Hi,
we've been running Mailman for many years and have never had stability issues, but about a month ago we moved the server from RHEL 5 to RHEL 6 and to the current version (2.1.25), and since then it has already happened twice that one of our four OutgoingRunners got "stuck" and stopped handling mail. When that happens a simple restart of the service does not work. These processes remained:
mailman 1663 0.0 0.0 233860 2204 ? Ss Jan16 0:00 /usr/bin/python2.7 /usr/lib/mailman/bin/mailmanctl -s -q start mailman 1677 0.1 0.9 295064 73284 ? S Jan16 35:35 /usr/bin/python2.7 /usr/lib/mailman/bin/qrunner --runner=OutgoingRunner:3:4 -s
root@mailman3/usr/lib/mailman/bin]$ strace -p 1677 Process 1677 attached recvfrom(10, ^CProcess 1677 detached
[root@mailman3/usr/lib/mailman/bin]$ lsof -p 1677 COMMAND PID USER FD TYPE DEVICE SIZE/OFF NODE NAME python2.7 1677 mailman cwd DIR 253,0 4096 173998 /usr/lib/mailman python2.7 1677 mailman rtd DIR 253,0 4096 2 / ... python2.7 1677 mailman 10u IPv6 46441320 0t0 TCP mailman3.rrz.uni-koeln.de:55764->smtp-out.rrz.uni-koeln.de:smtp (ESTABLISHED)
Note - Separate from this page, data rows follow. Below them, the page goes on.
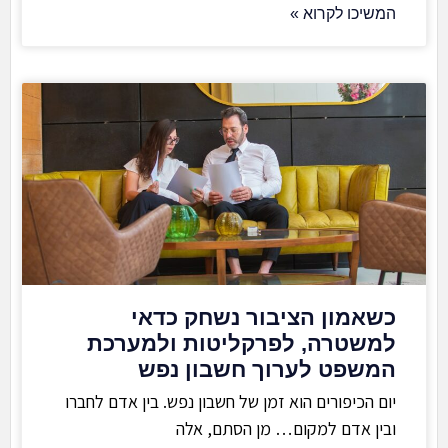
המשיכו לקרוא »
כשאמון הציבור נשחק כדאי
למשטרה, לפרקליטות ולמערכת
המשפט לערוך חשבון נפש
יום הכיפורים הוא זמן של חשבון נפש. בין אדם לחברו
ובין אדם למקום… מן הסתם, אלה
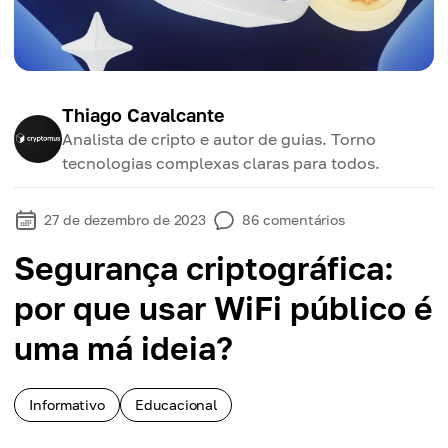
Thiago Cavalcante
Analista de cripto e autor de guias. Torno
tecnologias complexas claras para todos.
27 de dezembro de 2023
86
comentários
Segurança criptográfica:
por que usar WiFi público é
uma má ideia?
Informativo
Educacional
In both instances the OutgoingRunner was stuck on an SMTP connection. I had to use "kill -9" to get rid of it.
Any ideas what might be causing that?
Cheers Sebastian
.:.Sebastian Hagedorn - Weyertal 121 (Gebäude 133), Zimmer 2.02.:.
.:.Regionales Rechenzentrum (RRZK).:.
.:.Universität zu Köln / Cologne University - ✆ +49-221-470-89578.:.